Droe Keu Droe
Pasien Cuci Darah Keluhkan Tabung ‘Dializer’ Daur-Ulang
SAYA berusia 33 tahun, mewakili perkumpulan Pasien Hemodialisis/Cuci Darah di Aceh, ingin menyampaikan
SAYA berusia 33 tahun, mewakili perkumpulan Pasien Hemodialisis/Cuci Darah di Aceh, ingin menyampaikan bahwa saya sudah melakukan cuci darah selama tujuh bulan. Saya punya anak dua. Saya pernah melakukan cuci darah di Rumah Sakit Cipto Mangunkusumo (RSCM) Jakarta Pusat selama dua bulan di saat saya mau transplantasi ginjal, namun gagal cangkok karena ginjal saya tidak cocok dengan donor.

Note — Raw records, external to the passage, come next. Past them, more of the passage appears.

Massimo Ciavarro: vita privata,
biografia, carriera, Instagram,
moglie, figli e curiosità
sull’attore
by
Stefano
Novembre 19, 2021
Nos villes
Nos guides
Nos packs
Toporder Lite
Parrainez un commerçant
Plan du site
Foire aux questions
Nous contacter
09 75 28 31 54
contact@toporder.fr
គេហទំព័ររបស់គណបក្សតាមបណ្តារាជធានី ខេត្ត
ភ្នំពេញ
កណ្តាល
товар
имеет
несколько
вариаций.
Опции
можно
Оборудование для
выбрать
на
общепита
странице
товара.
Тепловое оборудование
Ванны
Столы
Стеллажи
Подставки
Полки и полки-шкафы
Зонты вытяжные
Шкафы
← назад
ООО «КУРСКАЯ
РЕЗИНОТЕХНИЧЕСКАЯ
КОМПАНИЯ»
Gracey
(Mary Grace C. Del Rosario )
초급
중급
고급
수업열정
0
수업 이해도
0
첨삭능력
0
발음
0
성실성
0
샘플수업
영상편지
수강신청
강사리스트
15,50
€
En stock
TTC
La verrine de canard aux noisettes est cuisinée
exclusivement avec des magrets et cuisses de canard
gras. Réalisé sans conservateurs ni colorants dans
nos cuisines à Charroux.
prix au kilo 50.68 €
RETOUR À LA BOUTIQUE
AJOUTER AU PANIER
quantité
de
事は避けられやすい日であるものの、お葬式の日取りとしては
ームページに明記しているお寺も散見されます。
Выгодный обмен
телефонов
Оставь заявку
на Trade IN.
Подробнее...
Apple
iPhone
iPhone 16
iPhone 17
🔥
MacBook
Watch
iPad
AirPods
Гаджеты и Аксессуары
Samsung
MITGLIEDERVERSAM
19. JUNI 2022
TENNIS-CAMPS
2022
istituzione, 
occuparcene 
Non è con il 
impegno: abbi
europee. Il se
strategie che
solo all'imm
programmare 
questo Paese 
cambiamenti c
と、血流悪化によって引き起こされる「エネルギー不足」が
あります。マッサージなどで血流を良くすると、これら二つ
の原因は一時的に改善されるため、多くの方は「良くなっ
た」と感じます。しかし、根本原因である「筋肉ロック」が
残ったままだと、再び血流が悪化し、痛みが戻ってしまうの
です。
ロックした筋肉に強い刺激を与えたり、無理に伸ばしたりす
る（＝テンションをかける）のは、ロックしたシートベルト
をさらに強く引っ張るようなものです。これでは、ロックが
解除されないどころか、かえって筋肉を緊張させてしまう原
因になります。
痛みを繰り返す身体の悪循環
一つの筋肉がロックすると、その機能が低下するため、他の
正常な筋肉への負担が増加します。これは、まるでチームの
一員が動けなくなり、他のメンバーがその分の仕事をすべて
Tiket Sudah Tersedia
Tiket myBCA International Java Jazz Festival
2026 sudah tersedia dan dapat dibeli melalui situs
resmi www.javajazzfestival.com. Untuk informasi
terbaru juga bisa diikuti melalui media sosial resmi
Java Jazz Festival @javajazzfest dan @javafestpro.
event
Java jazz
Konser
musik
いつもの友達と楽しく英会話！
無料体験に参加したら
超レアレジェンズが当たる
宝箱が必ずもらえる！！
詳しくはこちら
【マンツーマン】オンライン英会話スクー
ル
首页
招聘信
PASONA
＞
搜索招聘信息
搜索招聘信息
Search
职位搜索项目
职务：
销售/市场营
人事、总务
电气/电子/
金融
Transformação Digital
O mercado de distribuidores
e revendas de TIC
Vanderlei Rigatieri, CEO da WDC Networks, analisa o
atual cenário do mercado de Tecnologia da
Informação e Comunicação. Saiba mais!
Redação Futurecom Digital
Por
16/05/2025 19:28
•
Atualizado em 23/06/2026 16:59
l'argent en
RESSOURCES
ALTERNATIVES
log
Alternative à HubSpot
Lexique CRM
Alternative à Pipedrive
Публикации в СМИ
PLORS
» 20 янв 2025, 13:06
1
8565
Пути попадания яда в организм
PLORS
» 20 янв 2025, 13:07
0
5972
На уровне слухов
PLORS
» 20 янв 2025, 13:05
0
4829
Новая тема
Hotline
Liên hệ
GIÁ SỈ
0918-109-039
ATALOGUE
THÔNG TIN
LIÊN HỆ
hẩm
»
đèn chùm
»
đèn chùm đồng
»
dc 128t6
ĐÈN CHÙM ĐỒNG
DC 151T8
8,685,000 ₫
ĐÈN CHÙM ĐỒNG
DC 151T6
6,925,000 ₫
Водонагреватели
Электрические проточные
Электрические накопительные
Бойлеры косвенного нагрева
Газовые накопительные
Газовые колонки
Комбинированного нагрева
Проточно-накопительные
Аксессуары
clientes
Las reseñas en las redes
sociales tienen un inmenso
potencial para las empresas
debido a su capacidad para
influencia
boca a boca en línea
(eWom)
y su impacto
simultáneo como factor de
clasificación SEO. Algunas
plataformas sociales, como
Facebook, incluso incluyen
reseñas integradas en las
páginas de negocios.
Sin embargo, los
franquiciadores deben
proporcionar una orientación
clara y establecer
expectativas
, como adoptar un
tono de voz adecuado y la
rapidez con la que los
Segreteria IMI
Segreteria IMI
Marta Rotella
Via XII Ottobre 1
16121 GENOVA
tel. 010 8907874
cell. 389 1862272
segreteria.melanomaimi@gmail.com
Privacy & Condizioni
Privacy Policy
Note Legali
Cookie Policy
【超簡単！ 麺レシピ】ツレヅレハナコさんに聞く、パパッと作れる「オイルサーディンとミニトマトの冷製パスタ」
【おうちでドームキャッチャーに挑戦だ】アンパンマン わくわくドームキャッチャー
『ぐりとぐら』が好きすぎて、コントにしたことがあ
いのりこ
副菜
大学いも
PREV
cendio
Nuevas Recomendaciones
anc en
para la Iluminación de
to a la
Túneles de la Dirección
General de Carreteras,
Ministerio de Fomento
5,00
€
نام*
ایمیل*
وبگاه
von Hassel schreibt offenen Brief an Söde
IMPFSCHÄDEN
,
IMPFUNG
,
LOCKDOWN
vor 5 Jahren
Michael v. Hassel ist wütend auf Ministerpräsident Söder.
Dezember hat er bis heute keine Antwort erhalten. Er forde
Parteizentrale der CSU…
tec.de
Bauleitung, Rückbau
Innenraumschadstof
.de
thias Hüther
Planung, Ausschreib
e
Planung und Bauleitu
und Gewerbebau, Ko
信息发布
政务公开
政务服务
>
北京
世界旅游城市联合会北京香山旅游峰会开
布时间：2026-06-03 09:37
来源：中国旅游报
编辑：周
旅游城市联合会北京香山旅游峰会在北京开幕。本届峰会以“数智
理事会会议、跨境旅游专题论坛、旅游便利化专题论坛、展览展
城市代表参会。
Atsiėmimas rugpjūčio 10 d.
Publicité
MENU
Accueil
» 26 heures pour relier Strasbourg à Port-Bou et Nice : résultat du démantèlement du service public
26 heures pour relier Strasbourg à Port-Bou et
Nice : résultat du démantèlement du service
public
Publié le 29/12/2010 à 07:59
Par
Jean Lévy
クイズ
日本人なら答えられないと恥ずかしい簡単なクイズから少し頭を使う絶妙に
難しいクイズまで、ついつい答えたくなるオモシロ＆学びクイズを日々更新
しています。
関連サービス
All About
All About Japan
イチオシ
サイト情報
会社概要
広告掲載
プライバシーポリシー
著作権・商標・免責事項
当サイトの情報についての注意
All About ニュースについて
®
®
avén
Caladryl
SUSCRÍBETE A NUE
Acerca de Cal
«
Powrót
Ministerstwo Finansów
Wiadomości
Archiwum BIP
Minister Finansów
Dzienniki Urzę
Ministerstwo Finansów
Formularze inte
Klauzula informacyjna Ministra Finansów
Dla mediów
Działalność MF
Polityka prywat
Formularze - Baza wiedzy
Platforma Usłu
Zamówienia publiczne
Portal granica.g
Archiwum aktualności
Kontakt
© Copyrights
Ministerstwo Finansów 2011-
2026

Saat saya cuci darah di RSCM, saya melihat pasien di sana dengan kondisi segar-bugar baik dari fisik maupun aura wajah terlihat berseri, walaupun pasien HD di sana sudah melakukan cuci darah puluhan tahun. Sedangkan saya pada saat itu baru saja cuci darah lebih kurang empat bulan, namun kondisi saya sudah kurang sehat dengan wajah dan tubuh seperti orang terbakar alias muka dan tangan nampak hitam gelap.
Setelah saya telusuri dan diskusi dengan beberapa tenaga medis di RSCM dan saya melihat langsung, akhirnya saya temukan penyebabnya mengapa cuci darah di Aceh berubah wajah dan tubuh seperti orang terbakar. Ternyata di RSCM tabung pengganti ginjal (dializer) digunakan hanya sekali pakai, setelah itu langsung dibuang. Sedangkan di Aceh di semua RS yang melakukan Hemodialisis (Cuci Darah), di mana tabung dializer tersebut di daur ulang/dirius atau digunakan selama delapan kali cuci darah.
Di sinilah agar tabung tersebut dapat digunakan delapan kali pemakaian/sebulan HD, maka sehabis digunakan dicuci dan diawetkan dengan bahan sejenis formalin. Penggunaan bahan tersebut dilakukan agar dializer tersebut tahan untuk delapan kali pakai. Kondisi inilah yang menyebabkan sisa-sisa formalin tersebut yang tidak bersih dibilas masuk ke dalam darah kita pasien cuci darah sehingga membuat kondisi kesehatan kami pasien cuci darah tambah parah dengan wajah seperti orang terbakar.
Kami mohon kepada Gubernur Aceh, Kadis Kesehatan dan DPRA untuk mengevaluasi penggunaan dializer berulang-ulang. Padahal, dana kesehatan kita sama semua di bawah naungan BPJS, bahkan lebih besar tanggungan dari JKRA khusus bagi rakyat Aceh. Tapi mengapa kami pasien HD yang seharusnya menjaga kesehatan malah diperlakukan demikian dengan memasukkan formalin ke dalam darah kami, secara tidak langsung dan membuat kondisi kesehatan kami semakin hari semakin memburuk.